Ein einheitlich spätromanisches Kirchlein (wohl 2. Hälfte 13 Jh.) befindet sich in Motting zwischen zwei Bauernhöfen auf einer kleinen hügelartigen Erhebung.

Motting 1
Der Bau setzt sich als einem eingezogenen quadratischen Chor mit zweiachsigem Langhaus zusammen.
Über dem Chorbogen schlanker Dachreiter mit rundbogigen Schallöffnungen –
hier zwei spätgotische Glocken – und Satteldach.
 
Portal an der südwestlichen Seite mit rechteckiger, schräg abgedeckter Mauerverstärkung.
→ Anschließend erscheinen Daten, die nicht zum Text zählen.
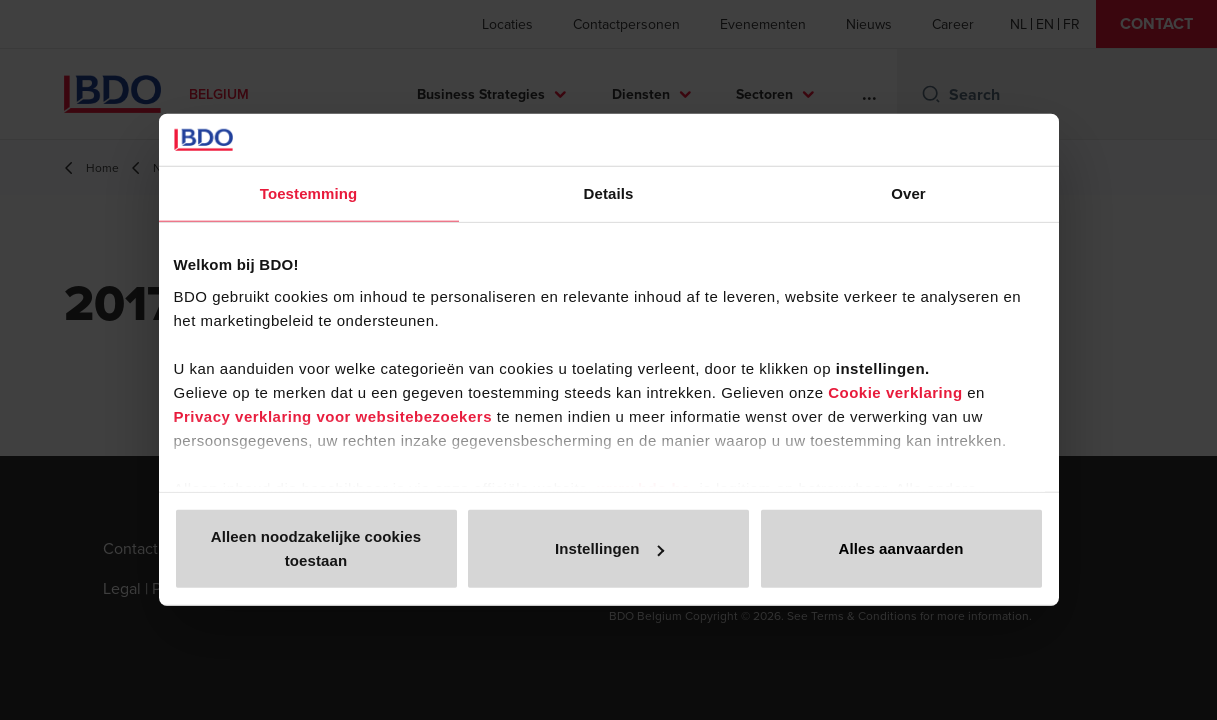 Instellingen (609, 548)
An der Westseite Deutsches Band zwischen zwei vorgestoßenen Backsteinschichten.

Im Innenraum im Chor Kreuzrippengewölbe über rübenförmigen Spitzkonsolen mit rundem Schlußstein. Im Langhaus neue Flachdecke. Hingewiesen sei auf die noch ursprünglichen rechteckig-schmalen Fensteröffnung mit schräger Laibung.

Der hochbarocke Altar gehört wieder der 2. Hälfte des 17. Jh. an und zeigt uns in der doppelrundbogigen Retabelnische die zeitgleichen Skulpturen der hl. Vitus erneuert.
 

Nach Entfernung der ehem. Seitenaltäre kamen große rundbogige barocke Mauernischen zu Vorschein, in denen sich nunmehr Skulpturen der hl. Maria mit Kind, 1984 von Virgil Oberbacher (St. Ulrich/Gröden) als Kopie einer spätgotischen Arbeit geschnitzt (Stiftung).